DATASET>
----
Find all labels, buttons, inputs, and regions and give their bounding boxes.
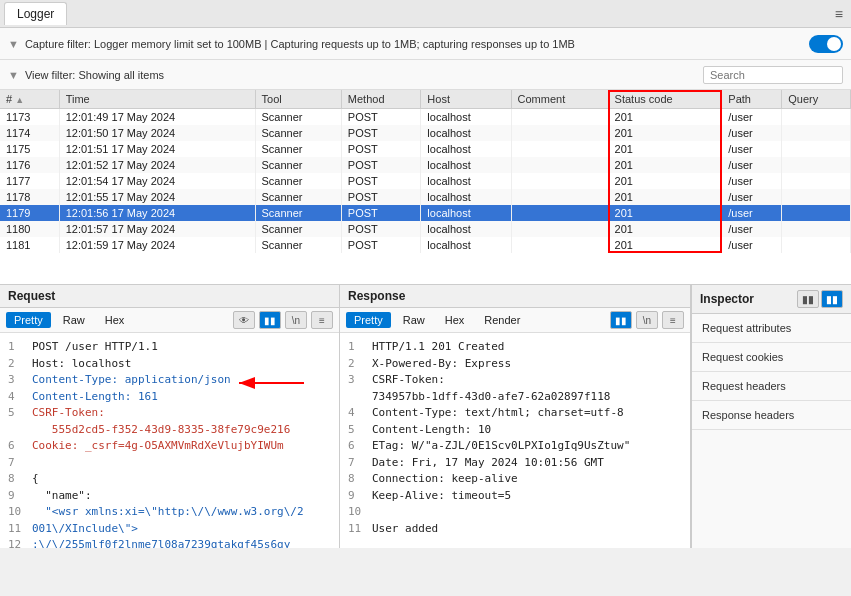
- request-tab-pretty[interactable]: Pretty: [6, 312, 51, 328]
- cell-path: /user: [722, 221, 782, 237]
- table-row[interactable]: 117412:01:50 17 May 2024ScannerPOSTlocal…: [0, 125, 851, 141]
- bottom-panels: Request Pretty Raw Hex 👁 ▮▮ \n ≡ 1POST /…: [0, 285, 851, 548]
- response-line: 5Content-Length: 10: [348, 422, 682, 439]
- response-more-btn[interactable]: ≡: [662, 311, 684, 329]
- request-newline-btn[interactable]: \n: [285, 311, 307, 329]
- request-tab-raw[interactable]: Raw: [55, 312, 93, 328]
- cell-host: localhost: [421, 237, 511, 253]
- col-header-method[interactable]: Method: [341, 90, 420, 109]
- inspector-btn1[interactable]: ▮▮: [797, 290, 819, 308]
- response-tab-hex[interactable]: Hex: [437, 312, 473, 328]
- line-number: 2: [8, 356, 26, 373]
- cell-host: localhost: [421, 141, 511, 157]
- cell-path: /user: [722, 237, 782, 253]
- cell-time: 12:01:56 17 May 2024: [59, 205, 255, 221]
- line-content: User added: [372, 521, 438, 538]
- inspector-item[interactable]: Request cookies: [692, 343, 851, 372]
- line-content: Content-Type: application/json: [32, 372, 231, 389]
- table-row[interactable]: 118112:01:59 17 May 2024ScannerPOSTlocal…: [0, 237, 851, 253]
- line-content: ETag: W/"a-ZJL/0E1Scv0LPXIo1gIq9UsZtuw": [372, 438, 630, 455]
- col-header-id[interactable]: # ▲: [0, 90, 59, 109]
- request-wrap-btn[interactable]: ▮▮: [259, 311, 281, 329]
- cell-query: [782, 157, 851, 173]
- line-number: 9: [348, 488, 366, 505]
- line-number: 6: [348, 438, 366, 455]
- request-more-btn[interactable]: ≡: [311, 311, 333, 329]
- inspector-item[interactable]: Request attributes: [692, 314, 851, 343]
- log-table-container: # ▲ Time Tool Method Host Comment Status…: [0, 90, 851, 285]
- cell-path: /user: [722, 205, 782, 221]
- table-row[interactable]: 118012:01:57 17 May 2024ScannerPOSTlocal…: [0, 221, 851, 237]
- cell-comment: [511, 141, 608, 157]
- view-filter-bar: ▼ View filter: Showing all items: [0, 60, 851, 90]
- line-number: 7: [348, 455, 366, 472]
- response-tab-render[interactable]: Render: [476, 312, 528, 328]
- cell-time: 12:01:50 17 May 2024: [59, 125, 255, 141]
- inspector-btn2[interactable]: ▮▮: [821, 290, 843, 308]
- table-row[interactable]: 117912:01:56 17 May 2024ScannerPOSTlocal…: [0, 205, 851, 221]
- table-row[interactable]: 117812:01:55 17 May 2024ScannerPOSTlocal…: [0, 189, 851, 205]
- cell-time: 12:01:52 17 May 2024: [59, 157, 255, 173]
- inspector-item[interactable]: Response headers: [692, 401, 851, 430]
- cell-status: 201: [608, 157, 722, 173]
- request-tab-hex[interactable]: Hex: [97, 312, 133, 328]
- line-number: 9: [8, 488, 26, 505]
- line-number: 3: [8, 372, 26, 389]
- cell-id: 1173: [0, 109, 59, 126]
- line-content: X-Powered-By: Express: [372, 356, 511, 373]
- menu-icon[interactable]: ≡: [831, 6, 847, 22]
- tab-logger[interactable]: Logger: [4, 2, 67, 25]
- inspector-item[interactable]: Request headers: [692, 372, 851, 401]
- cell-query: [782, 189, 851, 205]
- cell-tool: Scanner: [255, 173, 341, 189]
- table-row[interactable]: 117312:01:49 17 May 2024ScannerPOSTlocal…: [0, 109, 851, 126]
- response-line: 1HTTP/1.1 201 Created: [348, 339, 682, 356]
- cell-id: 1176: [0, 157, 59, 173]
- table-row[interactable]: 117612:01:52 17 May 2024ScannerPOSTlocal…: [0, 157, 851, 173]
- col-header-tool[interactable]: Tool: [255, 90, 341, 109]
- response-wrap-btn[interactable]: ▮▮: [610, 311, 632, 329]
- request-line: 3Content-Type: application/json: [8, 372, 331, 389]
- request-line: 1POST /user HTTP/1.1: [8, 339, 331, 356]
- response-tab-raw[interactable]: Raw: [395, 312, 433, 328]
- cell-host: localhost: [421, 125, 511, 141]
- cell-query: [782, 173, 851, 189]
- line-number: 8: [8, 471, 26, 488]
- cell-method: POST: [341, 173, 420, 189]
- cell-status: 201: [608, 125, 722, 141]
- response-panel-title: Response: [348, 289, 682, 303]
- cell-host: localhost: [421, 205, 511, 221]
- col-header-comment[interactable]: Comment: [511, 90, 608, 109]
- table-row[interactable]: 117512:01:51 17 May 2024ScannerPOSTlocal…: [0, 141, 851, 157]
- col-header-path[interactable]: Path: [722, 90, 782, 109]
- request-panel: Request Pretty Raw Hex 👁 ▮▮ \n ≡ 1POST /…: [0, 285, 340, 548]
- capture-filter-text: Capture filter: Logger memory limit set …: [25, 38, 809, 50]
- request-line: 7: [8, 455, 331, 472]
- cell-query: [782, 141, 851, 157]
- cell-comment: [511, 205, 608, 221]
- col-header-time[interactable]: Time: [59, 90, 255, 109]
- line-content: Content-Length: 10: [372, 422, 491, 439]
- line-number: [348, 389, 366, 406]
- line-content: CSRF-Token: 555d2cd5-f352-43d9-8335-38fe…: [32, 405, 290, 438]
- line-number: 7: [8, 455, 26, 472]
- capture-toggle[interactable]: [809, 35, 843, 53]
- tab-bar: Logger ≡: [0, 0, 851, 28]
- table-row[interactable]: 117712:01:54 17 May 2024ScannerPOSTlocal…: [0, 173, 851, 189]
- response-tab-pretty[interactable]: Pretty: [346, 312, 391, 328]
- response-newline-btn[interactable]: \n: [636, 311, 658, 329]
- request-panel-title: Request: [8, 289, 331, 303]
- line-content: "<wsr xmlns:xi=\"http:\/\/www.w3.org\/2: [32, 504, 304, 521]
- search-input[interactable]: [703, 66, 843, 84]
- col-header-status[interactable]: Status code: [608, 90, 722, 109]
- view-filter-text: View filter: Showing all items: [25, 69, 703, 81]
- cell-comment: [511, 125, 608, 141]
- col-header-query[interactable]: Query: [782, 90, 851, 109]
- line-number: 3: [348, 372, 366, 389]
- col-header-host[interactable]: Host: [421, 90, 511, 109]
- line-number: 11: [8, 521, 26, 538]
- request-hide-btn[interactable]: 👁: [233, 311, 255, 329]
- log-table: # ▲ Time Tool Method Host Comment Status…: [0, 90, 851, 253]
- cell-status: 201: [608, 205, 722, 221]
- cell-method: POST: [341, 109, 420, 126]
----
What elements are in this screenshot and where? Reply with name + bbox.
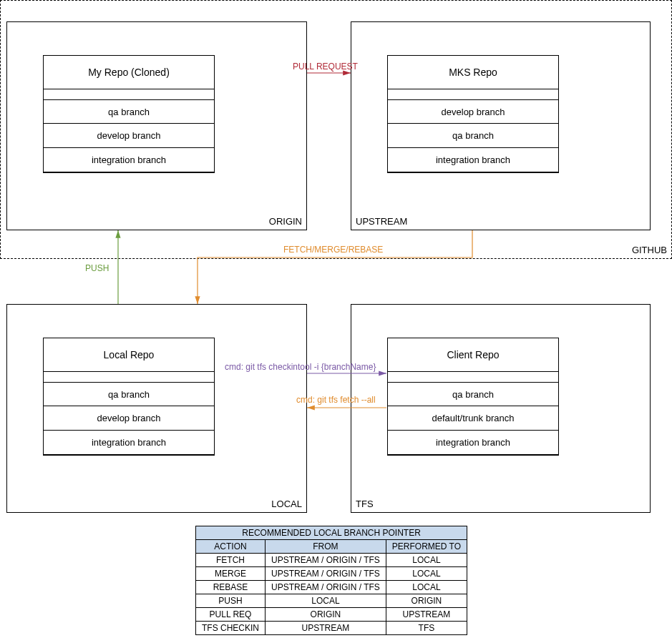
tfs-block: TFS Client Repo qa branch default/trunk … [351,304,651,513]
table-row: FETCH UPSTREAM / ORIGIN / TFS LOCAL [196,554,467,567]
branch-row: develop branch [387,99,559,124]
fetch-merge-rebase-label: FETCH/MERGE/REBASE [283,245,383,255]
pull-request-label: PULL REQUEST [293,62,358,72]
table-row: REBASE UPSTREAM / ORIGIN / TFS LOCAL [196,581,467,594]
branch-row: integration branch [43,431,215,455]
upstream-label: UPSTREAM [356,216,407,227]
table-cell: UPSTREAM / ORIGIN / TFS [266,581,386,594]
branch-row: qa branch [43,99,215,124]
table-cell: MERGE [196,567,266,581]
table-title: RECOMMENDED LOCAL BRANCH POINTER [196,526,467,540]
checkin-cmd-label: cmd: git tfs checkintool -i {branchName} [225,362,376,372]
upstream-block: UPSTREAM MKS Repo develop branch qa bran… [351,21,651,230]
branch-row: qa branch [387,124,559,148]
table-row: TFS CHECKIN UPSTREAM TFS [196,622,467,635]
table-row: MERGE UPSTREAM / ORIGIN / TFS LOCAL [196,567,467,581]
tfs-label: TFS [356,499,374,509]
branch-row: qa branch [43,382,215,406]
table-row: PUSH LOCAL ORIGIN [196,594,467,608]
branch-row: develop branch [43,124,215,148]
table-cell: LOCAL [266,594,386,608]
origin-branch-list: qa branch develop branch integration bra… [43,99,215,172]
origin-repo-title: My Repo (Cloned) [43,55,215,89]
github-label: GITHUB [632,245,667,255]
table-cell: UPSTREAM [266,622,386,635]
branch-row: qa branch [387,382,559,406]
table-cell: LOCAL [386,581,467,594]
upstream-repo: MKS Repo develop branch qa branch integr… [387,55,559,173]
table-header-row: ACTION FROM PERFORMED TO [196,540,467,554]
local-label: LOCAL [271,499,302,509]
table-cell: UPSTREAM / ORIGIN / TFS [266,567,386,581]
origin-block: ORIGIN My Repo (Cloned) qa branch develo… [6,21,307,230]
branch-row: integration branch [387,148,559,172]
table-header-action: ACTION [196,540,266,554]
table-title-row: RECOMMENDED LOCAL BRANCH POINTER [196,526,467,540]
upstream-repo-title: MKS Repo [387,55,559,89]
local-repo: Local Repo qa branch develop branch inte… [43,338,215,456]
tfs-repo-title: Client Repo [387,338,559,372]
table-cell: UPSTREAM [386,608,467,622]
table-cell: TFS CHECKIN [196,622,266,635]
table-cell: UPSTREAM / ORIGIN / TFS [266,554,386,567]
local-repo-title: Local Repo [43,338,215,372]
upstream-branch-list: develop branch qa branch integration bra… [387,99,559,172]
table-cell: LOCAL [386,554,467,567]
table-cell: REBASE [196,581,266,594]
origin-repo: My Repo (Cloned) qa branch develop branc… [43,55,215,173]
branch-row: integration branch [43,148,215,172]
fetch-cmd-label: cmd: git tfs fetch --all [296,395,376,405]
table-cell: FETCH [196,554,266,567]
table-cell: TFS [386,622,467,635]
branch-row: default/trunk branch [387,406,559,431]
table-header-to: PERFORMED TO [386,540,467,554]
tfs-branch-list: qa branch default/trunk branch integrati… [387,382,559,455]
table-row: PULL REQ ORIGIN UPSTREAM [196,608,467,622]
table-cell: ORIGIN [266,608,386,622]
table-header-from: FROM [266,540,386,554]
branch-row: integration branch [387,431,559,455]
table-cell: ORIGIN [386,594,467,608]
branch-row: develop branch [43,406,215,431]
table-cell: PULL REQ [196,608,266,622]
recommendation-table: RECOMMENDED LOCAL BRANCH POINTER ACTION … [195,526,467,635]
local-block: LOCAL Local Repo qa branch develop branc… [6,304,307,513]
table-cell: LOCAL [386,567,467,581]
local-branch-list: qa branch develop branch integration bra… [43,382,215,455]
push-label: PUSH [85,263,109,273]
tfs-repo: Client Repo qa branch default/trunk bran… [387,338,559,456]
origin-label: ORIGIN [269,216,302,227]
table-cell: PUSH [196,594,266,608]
----
WHAT IS BEING ASKED> Give the number of lines in the data that contain the word "query", and add no other text.

ANSWER SPACE> 5